Task details = Reproduce each line of the material exactly, minus any picture.

--- Dataset content Enclosed Below ---

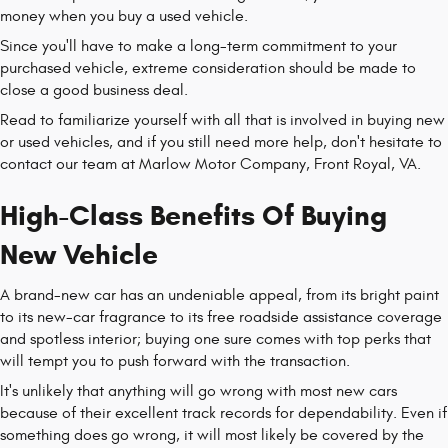
money when you buy a used vehicle.
Since you'll have to make a long-term commitment to your
purchased vehicle, extreme consideration should be made to
close a good business deal.
Read to familiarize yourself with all that is involved in buying new
or used vehicles, and if you still need more help, don't hesitate to
contact our team at Marlow Motor Company, Front Royal, VA.
High-Class Benefits Of Buying
New Vehicle
A brand-new car has an undeniable appeal, from its bright paint
to its new-car fragrance to its free roadside assistance coverage
and spotless interior; buying one sure comes with top perks that
will tempt you to push forward with the transaction.
It's unlikely that anything will go wrong with most new cars
because of their excellent track records for dependability. Even if
something does go wrong, it will most likely be covered by the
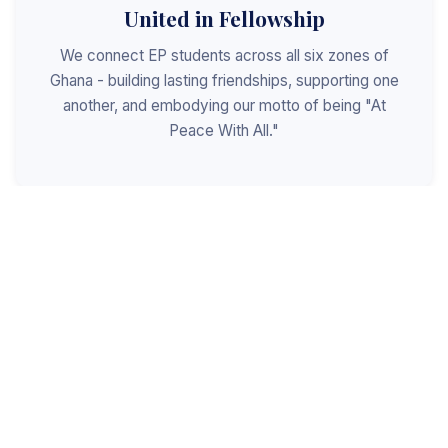
United in Fellowship
We connect EP students across all six zones of
Ghana - building lasting friendships, supporting one
another, and embodying our motto of being "At
Peace With All."
Shaped for Leadership
We invest in the next generation of Christian
leaders - equipping students with the values, skills,
and character to serve God, the church, and the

--- End of Enclosed Dataset content ---

Expected output =
money when you buy a used vehicle.
Since you'll have to make a long-term commitment to your
purchased vehicle, extreme consideration should be made to
close a good business deal.
Read to familiarize yourself with all that is involved in buying new
or used vehicles, and if you still need more help, don't hesitate to
contact our team at Marlow Motor Company, Front Royal, VA.
High-Class Benefits Of Buying
New Vehicle
A brand-new car has an undeniable appeal, from its bright paint
to its new-car fragrance to its free roadside assistance coverage
and spotless interior; buying one sure comes with top perks that
will tempt you to push forward with the transaction.
It's unlikely that anything will go wrong with most new cars
because of their excellent track records for dependability. Even if
something does go wrong, it will most likely be covered by the
United in Fellowship
We connect EP students across all six zones of
Ghana - building lasting friendships, supporting one
another, and embodying our motto of being "At
Peace With All."
Shaped for Leadership
We invest in the next generation of Christian
leaders - equipping students with the values, skills,
and character to serve God, the church, and the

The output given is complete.